The Port-of-Spain that had room for residents, business and was cultural mecca is no more. What has replaced it is a sprawl of homogenous office complexes, housing mainly government employees, who are only too happy to head to their homes by the hundreds of thousands at the end of the day. By 6 pm, Port-of-Spain is a ghost town. For the most part, businesses in the capital city now serve the transient workforce and have no need to stay open once they are gone.

Nightlife has moved to the west of the main city centre to Woodbrook and Ariapita Avenue. Those who lived here have moved to suburbs in the west, to the north of Port-of-Spain, or have quit the country entirely. A recent US State Department report has warned its citizens to stay away from downtown Port-of-Spain at night. A drive through the town centre at this time will reveal padlocked doors and shuttered storefronts. If they need anything, people no longer come into the city to find it, preferring to go to shopping malls that open later and are closer to their homes, but which also provide a relatively safer shopping environment and parking. Charlotte Street, which still serves as a beacon for bargain hunters, may have this position challenged with the disappearance and the subsequent discovery of the body of 20-year-old Shannon Banfield at one of the street’s most well-known business establishments in December last year.

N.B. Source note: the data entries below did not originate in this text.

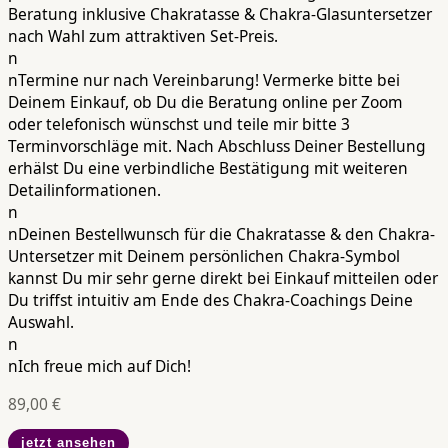
Beratung inklusive Chakratasse & Chakra-Glasuntersetzer
nach Wahl zum attraktiven Set-Preis.
n
nTermine nur nach Vereinbarung! Vermerke bitte bei
Deinem Einkauf, ob Du die Beratung online per Zoom
oder telefonisch wünschst und teile mir bitte 3
Terminvorschläge mit. Nach Abschluss Deiner Bestellung
erhälst Du eine verbindliche Bestätigung mit weiteren
Detailinformationen.
n
nDeinen Bestellwunsch für die Chakratasse & den Chakra-
Untersetzer mit Deinem persönlichen Chakra-Symbol
kannst Du mir sehr gerne direkt bei Einkauf mitteilen oder
Du triffst intuitiv am Ende des Chakra-Coachings Deine
Auswahl.
n
nIch freue mich auf Dich!
89,00
€
jetzt ansehen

Everyone is running from the crime. The number of businesses in Port-of-Spain has declined from around 5,700 in 2000 to around 5,000 in 2011, according to the CSO’s 2011 Population and Housing Census Preliminary Count

But there is also a general environmental degradation that makes Port-of-Spain a hardsell. Increasing numbers of homeless wander the street. The capital is gridlocked at peak hours and is prone to flooding and near shutdown during the slightest rainfall. Several roads are pockmarked with potholes. The city is losing its green spaces and unique architecture.There is a sense that it feels less and less like the capital city as years go by.

Banfield’s murder has brought crime and safety in the city back to the forefront, but perhaps policy makers should be focusing on the deeper ramifications of this loss of life. One issue that comes to mind the question of whether or not Port-of-Spain a decaying, dying city.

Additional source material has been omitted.